Decline in local agricultural activities means Hong Kong relies on imported vegetables. A 2018 study conducted by Hong Kong Food Works showed that locally produced vegetables were still accounted for 30 to 50% of local consumption in the 1980s. But the self-sufficiency ratio plunged to a single digit in 2000’s, reaching 1.82 per cent in 2015. Government data showed that 92% of the vegetables consumed in Hong Kong came from mainland China.
But that could fall farther still as the government revives a controversial proposal, first tabled a decade ago, to turn Kwun Tung North and Fanling North in the northeast New Territories into a new town to boost housing supply. The redevelopment plan will involve re-zoning agricultural land and it could eliminate some 100 hectares (247 acres) of farmlands in order to make room for 72,000 housing units. This led to a series of protests and clashes between activists and authorities—a rare sight at the time before the 2014 Umbrella Movement and 2019 Hong Kong protests.
Land shortage leads to expensive housing and crowded living space, with each citizen has only 170 square feet on average—an equivalent to an average car parking space. But many have argued that the government should develop brownfield sites first before repurposing farmlands.
Au set up Mapopo Community Farm against such a backdrop in 2010. The farm has been at the forefront of opposing the northeast New Territories development plan and she hoped to draw people’s attention to the importance of local farming.
A decade on, the farm has earned people’s support through farming workshops, guided tours, and selling to customers directly at the farm to encourage people to consume locally grown vegetables, said Au. Her family has also been exploring sustainable ways of farming, such as mixing their own organic fertilizers with food leftovers collected from neighboring restaurants. The farm’s market sells vegetables grown by not just her family but also other farmers.
Organic farming has become a leisure activity for the people of Hong Kong in recent years and 320 farms have participated in the government’s organic farming conversion scheme. But it was the outbreak of coronavirus that helped further raise the public’s awareness of the importance of local farming, she said.
The lockdown of Wuhan, a logistics hub in mainland China, since Jan. 23 has severely disrupted (link in Chinese) the transportation of vegetables to Hong Kong. Prices went up by 30% to 50% in February.
“We have been bringing food made from our produce to frontline protesters and journalists since last June, hoping to raise people’s awareness of local farms. But now because of this virus, people finally get it and they make their way to buy vegetables from us. We have been selling out almost every weekend,” said Au.

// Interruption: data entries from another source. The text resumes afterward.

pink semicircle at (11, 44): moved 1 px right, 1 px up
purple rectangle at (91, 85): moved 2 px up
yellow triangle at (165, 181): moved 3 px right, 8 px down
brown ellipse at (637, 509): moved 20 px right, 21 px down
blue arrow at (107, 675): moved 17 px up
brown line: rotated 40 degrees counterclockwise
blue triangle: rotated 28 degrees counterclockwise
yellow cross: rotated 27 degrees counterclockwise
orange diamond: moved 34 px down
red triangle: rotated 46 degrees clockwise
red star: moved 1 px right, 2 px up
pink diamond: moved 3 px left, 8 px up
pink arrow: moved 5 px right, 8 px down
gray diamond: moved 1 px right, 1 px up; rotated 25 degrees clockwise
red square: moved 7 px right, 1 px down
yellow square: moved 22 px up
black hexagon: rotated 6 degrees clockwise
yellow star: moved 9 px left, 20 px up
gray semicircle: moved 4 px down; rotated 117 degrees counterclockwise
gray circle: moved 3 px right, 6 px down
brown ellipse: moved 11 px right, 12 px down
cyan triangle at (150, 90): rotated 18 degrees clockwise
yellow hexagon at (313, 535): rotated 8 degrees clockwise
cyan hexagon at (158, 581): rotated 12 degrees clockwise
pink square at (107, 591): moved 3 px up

But local support and good business might not last for long. The redevelopment plan is expected to eat up the plot of land where her family’s farm is located later on this year, but Au was uncertain when.
Au said the government has offered to relocate the family’s farm to another remote location, but they will be moved to public housing instead of living on the farm like they are now. “It’s not possible to live away from the farm because of how we operate. Farming is a 24/7 job,” she said. “We resist, we protest, because we want to maintain our way of life.”